The School of Design and Architecture respectfully acknowledges the Wurundjeri peoples of the Kulin Nation as the Traditional Owners and knowledge-keepers of the lands, waters and sky that surround us, where we work, learn, create, communicate and make place. We recognise that sovereignty has never been ceded and this always was and will always be Wurundjeri Country. We pay our respects to Elders past, present and to all Aboriginal and Torres Strait Islander people who continue to make a better world through design.

We extend our acknowledgement to the Aboriginal and Torres Strait Islander staff, students, alumni, real-life clients, and knowledge keepers, who have contributed to our own education diversity and growth. We will continue to ensure that staff and students respectfully honour ancestral connection to Country and Place in everything that they do.

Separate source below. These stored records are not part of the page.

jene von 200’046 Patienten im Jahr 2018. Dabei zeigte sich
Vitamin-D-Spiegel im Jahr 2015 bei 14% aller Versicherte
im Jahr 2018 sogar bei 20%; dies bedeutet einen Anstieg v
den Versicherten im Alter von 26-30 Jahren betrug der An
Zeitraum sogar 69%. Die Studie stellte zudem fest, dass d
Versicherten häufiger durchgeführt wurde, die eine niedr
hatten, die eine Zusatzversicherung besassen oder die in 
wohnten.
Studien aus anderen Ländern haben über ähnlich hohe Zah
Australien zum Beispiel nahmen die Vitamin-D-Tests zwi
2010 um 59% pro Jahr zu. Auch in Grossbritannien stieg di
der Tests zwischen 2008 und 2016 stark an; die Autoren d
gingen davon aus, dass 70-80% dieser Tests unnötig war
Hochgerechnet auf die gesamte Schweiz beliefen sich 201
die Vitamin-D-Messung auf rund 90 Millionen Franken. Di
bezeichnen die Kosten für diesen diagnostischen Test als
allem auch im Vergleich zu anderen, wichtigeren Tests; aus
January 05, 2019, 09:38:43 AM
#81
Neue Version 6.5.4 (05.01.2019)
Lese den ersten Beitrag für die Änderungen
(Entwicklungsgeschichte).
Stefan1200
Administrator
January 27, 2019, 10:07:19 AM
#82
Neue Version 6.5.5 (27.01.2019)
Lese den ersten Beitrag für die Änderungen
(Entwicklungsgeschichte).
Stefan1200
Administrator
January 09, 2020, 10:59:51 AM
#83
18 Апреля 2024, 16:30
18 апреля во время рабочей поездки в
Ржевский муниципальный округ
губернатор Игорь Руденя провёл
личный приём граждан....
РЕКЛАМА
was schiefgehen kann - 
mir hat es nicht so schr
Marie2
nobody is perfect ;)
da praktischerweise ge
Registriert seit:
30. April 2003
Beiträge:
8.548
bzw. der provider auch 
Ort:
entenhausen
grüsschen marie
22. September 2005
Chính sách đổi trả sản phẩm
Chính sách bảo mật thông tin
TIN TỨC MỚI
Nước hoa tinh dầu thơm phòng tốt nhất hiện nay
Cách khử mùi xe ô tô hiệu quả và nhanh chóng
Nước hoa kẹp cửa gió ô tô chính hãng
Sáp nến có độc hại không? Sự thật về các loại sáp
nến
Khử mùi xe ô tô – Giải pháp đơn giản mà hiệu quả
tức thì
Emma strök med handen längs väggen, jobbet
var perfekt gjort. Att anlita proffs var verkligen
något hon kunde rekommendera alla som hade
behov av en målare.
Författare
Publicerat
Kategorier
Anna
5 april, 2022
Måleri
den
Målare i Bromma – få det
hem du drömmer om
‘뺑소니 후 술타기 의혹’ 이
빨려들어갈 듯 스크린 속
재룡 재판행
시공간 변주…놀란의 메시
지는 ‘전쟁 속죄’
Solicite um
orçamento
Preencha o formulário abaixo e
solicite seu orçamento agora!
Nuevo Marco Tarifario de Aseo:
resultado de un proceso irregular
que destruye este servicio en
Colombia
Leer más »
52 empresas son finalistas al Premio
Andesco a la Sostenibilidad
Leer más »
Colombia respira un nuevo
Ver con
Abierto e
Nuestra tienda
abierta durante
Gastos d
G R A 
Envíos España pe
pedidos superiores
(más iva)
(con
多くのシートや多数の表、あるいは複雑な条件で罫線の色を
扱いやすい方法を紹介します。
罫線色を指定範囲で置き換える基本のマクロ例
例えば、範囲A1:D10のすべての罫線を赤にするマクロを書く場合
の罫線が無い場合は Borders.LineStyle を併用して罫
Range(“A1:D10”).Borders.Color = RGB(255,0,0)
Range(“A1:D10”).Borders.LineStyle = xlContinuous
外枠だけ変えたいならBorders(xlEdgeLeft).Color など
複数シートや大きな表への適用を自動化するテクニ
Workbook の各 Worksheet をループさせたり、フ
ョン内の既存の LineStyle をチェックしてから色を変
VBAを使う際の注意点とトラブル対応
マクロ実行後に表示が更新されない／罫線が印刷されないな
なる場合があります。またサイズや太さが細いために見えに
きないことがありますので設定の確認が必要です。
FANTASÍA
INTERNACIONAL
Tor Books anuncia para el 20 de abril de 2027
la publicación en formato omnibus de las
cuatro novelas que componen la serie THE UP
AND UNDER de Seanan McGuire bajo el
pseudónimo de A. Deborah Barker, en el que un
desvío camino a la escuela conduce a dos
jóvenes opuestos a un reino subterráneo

We are dedicated to the notion of design to make a better world and we acknowledge that making tools, shaping place, sharing stories, making meaning, wayfinding and collaborating have long been and continue to be both central and integral to First Peoples' cultures. We recognize that Aboriginal and Torres Strait Islander Peoples’ cultural contributions have continued relevance to design practice and commit to: reconciling ancestries of design and contemporary practice as well as pursuing culturally and professionally appropriate ways to engage with a diverse population of colleagues, industries and clients. In a time of treaty-making and voice we understand that there are overlaps between caring for Country and the sustainable production of goods, services, experiences, products and buildings.

Guided by the principles of respect, reconciliation, and reciprocity we undertake to indigenising and decolonising design practice by dismantling colonial structures and challenging biases that have marginalised Indigenous voices and design.

As students of SoDA you will be given opportunities to both engage with and educate yourself in Indigenous creative practices and cultural protocols through a lens of inclusivity, diversity, respect, mutual understanding, inter-cultural dialogue in all aspects of design practice. Indigenous people have been telling stories, making tools, and connecting to Country through visual media, placemaking and place marking for more than 60,000 years and these practices are part of an ongoing, evolving and live tradition.